O mito do transumanismo
O medo de fim do mundo assombra a história da humanidade. Desde o início do século XXI, o espectro de uma tecnologia fora de controle, ultrapassando e depois arrasando nossa espécie, persegue os especialistas. A inteligência artificial e as próteses digitais prometeriam ao Homo sapiens um destino de Frankenstein. Mas quem difunde essa narrativa e quem ganha com ela?
“O desenvolvimento indiscriminado de uma inteligência artificial poderia indicar o fim da humanidade.” Por ocasião da morte de Stephen Hawking, em março de 2018, essa famosa citação do astrofísico ecoou na imprensa e nas redes sociais. Durante muito tempo relegado aos registros da ficção científica, o medo da inteligência artificial está enraizado há alguns anos no debate público, associado tanto à automatização maciça das ocupações e ao desemprego em massa quanto à perspectiva não menos aterrorizante dos robôs assassinos.1
Do filósofo e pesquisador Nick Bostrom2 a Elon Musk, fundador das empresas Tesla e SpaceX, diversas personalidades multiplicam, assim, os alertas sobre o risco existencial que as máquinas “superinteligentes” e potencialmente incontroláveis fariam recair na humanidade. Para o dono da Tesla, seu perigo seria até maior que o da bomba atômica. A esse medo, acrescenta-se o do transumanismo, uma ideologia que surgiu em 1980 no Vale do Silício e promove a melhora física e intelectual dos seres humanos por meio das novas tecnologias e da inteligência artificial, com a perspectiva de uma fusão entre o humano e a máquina.3 Desde 2002, o economista e filósofo Francis Fukuyama vê, nessas teses, o maior perigo da história da humanidade.4
A hipótese segundo a qual a máquina poderia logo ultrapassar o homem tem um nome.

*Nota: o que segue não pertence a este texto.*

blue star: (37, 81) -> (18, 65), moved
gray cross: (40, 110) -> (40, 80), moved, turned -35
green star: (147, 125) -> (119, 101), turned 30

Trata-se da “singularidade”, um termo utilizado pela primeira vez no ensaio The Coming Technological Singularity (“A iminente singularidade tecnológica”), publicado pelo autor norte-americano de ficção científica Vernor Vinge em 1993.5 Ele designa uma data incerta na qual a inteligência artificial ultrapassará a nossa, inaugurando então uma nova era impossível de ser concebida por nosso cérebro humano. O próprio Vinge teve seus precursores e inspiradores, desde as reflexões do matemático Stanislaw Ulam sobre a aceleração exponencial do progresso até os escritos de Isaac Asimov (The Last Question [“A última questão”], 1956) e de Philip K. Dick (A máquina de governar, 1960; A formiga elétrica, 1970), passando pelas hipóteses do estatístico Irving John Good sobre as máquinas ultrainteligentes.
Elevada a problema-chave pelas indústrias do Vale do Silício e seus intelectuais orgânicos, a singularidade se transformou durante os anos 2000 em escola de pensamento. Alguns, como Raymond Kurzweil, transumanista convicto e pesquisador do Google, não a veem como uma catástrofe, mas como um acontecimento desejável. Embora esse “tecnotimismo” continue minoritário, cada um desses analistas concorda com uma questão: o avanço indiscutível e exponencial do progresso técnico torna a singularidade inevitável. Em vez de tentar impedi-la, seria importante preparar a humanidade para seu surgimento, de modo a limitar suas consequências negativas.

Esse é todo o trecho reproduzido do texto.